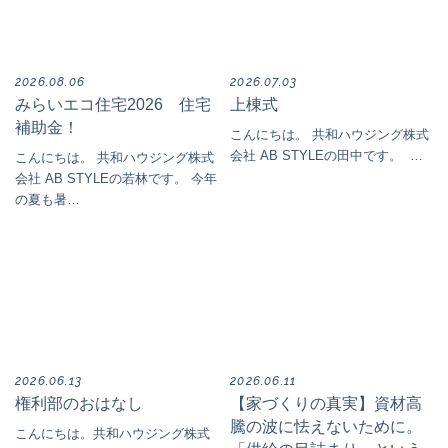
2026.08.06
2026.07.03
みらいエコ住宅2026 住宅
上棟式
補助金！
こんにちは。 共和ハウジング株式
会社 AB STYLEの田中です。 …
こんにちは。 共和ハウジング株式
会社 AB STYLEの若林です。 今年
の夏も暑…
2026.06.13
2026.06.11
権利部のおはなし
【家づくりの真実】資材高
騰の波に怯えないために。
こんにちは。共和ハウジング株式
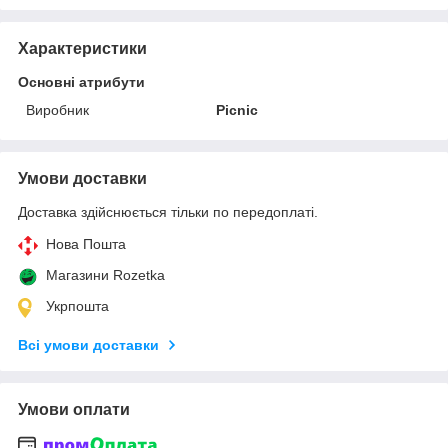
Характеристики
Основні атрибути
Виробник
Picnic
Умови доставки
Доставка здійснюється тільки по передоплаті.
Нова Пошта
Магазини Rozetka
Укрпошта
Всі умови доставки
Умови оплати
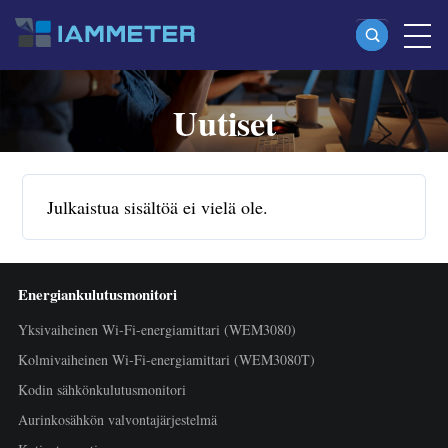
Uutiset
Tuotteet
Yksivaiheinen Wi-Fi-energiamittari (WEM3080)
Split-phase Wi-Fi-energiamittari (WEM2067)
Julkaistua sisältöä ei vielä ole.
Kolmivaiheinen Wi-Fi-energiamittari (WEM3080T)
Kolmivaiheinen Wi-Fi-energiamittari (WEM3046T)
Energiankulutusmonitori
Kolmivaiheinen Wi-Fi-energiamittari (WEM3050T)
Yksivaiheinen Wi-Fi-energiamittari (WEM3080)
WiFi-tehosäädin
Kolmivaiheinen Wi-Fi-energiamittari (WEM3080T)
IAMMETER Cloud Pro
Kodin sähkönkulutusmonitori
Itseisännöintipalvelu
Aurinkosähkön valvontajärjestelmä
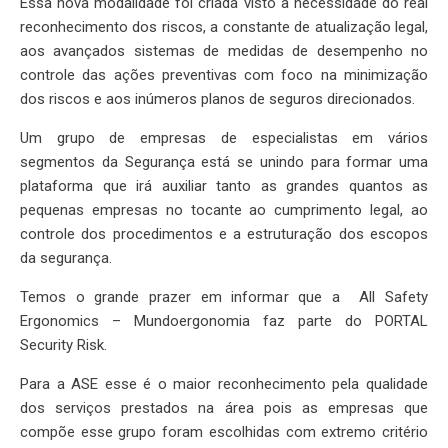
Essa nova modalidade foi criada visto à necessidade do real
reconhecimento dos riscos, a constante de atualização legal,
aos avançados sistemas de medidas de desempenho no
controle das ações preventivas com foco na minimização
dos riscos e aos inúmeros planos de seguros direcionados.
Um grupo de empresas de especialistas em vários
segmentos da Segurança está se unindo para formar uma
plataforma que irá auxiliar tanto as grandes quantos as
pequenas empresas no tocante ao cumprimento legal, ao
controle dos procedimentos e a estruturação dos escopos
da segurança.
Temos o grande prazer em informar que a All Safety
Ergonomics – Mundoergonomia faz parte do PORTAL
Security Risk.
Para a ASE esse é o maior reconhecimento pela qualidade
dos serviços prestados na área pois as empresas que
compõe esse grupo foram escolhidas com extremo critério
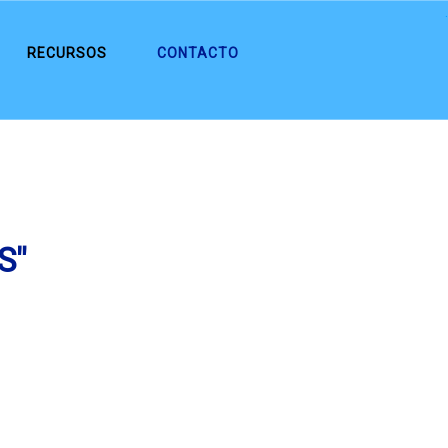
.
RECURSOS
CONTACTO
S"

○ ○ ○ ○ ○ ○ ○

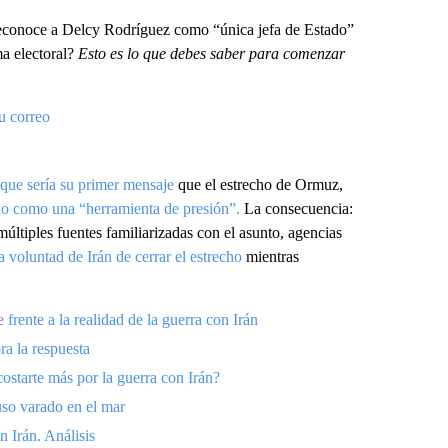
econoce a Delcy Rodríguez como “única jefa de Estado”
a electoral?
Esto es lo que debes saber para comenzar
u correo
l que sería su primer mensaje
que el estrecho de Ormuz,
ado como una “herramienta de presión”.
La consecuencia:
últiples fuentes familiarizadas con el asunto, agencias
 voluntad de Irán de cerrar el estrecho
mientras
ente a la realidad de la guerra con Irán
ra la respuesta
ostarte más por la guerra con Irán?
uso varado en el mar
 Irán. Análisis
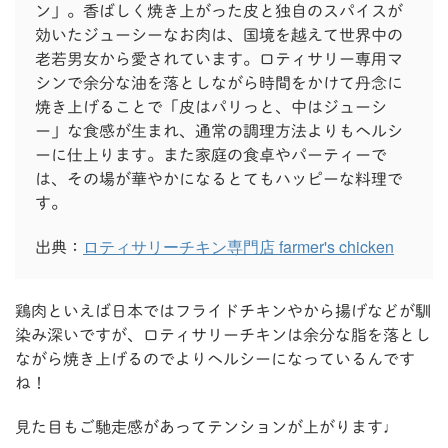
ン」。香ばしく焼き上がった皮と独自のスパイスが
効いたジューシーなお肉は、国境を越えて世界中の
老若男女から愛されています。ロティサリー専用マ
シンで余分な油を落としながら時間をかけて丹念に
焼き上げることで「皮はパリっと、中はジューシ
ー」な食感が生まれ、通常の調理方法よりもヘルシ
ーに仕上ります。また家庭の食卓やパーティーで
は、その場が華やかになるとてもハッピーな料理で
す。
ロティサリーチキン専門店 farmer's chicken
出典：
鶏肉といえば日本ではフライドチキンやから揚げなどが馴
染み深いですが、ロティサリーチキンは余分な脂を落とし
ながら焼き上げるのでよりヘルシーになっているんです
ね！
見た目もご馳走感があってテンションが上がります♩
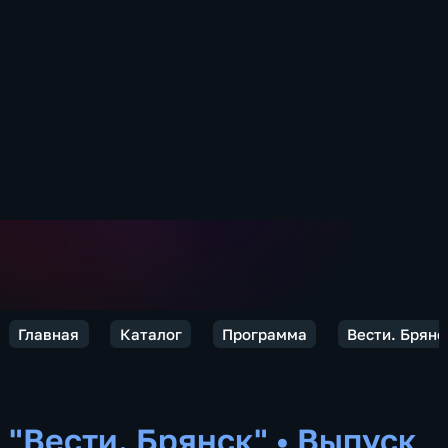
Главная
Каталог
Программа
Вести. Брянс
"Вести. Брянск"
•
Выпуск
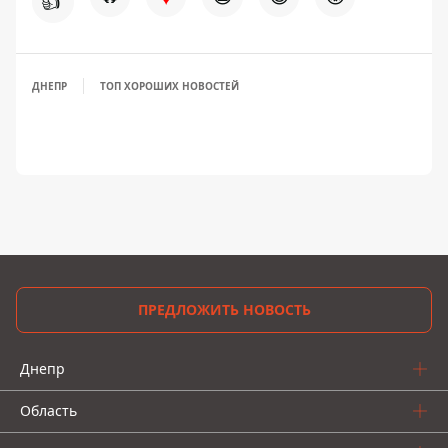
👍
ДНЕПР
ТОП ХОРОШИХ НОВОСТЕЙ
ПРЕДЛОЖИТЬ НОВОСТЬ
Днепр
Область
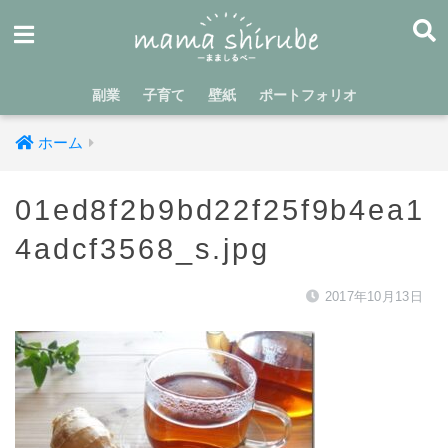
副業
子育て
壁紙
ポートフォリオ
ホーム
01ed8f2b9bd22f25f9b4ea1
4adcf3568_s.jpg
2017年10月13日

○ ○ ○ ○ ○ ○ ○

Work to complete
Find all the lines with "Kolmivaiheinen" in the data and copy them.

Answer to this task
Kolmivaiheinen Wi-Fi-energiamittari (WEM3080T)
Kolmivaiheinen Wi-Fi-energiamittari (WEM3046T)
Kolmivaiheinen Wi-Fi-energiamittari (WEM3050T)
Kolmivaiheinen Wi-Fi-energiamittari (WEM3080T)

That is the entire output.